Achchab Boujemâa : «Le textile et l’agroalimentaire seront touchés par la crise»

Achchab Boujemâa : «Le textile et l’agroalimentaire seront touchés par la crise»

ALM : A votre avis quel est l’impact de la crise mondiale sur l’économie  nationale ?
Boujemâa Achchab :
Il faut être prudent. La nature spécifique de l’économie marocaine ne permet pas à elle seule de dire que l’impact de la crise mondiale ne se fera pas sentir de façon significative. En effet, le fait que le partenaire économique principal du Maroc soit touché par cette crise, je parle bien sûr de l’Union éuropéenne, implique nécessairement des répercutions sur l’économie nationale. C’est plus une question de bon sens.  D’ailleurs, la réaction de la  Bourse de Casablanca en est le témoin et d’autres secteurs pourront subir le même sort.

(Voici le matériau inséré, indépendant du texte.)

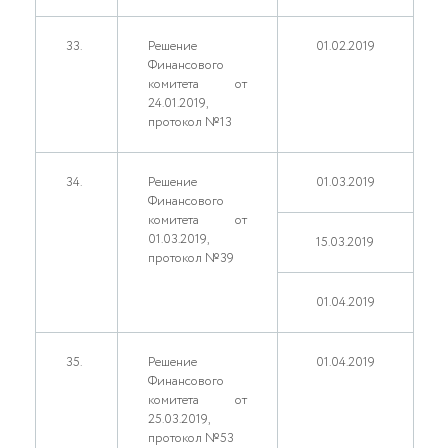
33.
Решение
01.02.2019
Финансового
комитета от
24.01.2019,
протокол №13
34.
Решение
01.03.2019
Финансового
комитета от
01.03.2019,
15.03.2019
протокол №39
01.04.2019
35.
Решение
01.04.2019
Финансового
комитета от
25.03.2019,
протокол №53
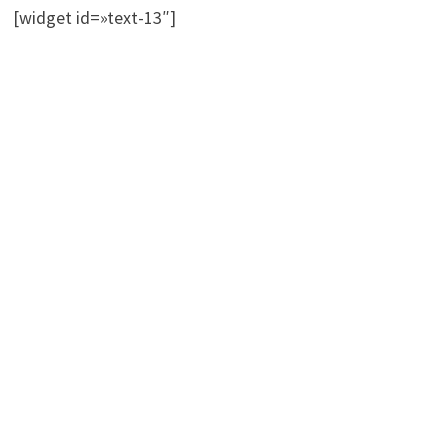
[widget id=»text-13″]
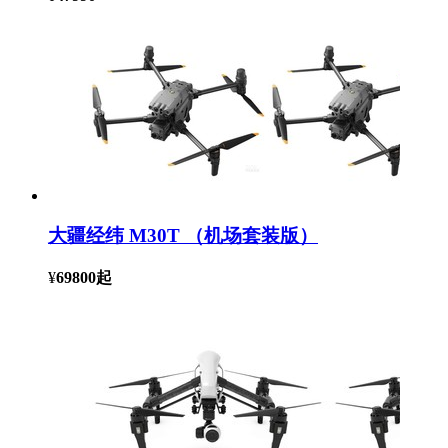
大疆经纬 M30T （机场套装版）
¥
69800
起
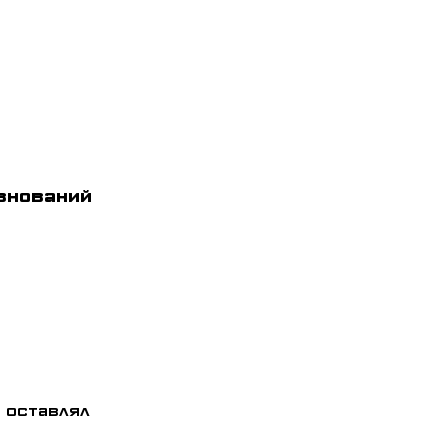
внований
 оставлял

Quels sont les secteurs qui seront le plus affectés par cette crise ?
Le secteur de l’immobilier peut avoir de grandes difficultés. Nos voisins espagnols et partenaires dans ce secteur vivent déjà l’onde de choc causée par la crise des subprimes. Toutes les industries liées à l’exportation seront automatiquement touchées, surtout  le textile et l’agroalimentaire. Si vos partenaires ont des difficultés pour vous payer ou ne peuvent pas faire de commandes, vous êtes nécessairement vous-même en difficulté !  Le secteur du tourisme peut aussi voir une baisse de la demande, qui est pour l’essentiel due au manque de confiance dans l’avenir, et la baisse de la consommation de façon générale chez les principaux pays d’origine de nos touristes.  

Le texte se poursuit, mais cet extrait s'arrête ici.